About this exercise:
Of the lines below, write out exactly those from the line with "3 Kontinenten" through the line with "basiert. Das Ergebnis ist weniger har", both included, and skip the rest.

[Saved data entries]
====

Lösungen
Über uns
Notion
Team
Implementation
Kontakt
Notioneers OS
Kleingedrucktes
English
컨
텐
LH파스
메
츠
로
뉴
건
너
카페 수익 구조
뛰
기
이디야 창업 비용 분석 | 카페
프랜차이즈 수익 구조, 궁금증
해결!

====

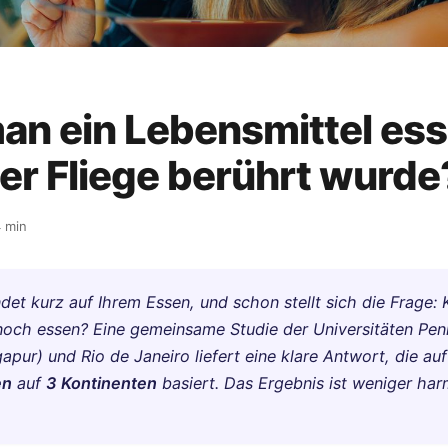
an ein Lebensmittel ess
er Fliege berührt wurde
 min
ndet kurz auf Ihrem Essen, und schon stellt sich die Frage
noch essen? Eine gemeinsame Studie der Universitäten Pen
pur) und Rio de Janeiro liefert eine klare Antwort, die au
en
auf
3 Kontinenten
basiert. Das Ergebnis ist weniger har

====

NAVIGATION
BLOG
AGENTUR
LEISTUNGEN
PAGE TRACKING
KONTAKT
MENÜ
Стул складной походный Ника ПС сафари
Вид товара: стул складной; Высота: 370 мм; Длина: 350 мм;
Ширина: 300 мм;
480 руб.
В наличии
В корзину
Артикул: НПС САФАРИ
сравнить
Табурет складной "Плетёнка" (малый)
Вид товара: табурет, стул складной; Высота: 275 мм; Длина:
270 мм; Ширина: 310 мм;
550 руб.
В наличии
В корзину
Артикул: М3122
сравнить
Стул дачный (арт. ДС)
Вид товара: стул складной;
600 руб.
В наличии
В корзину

====

Written solution:
3 Kontinenten
basiert. Das Ergebnis ist weniger har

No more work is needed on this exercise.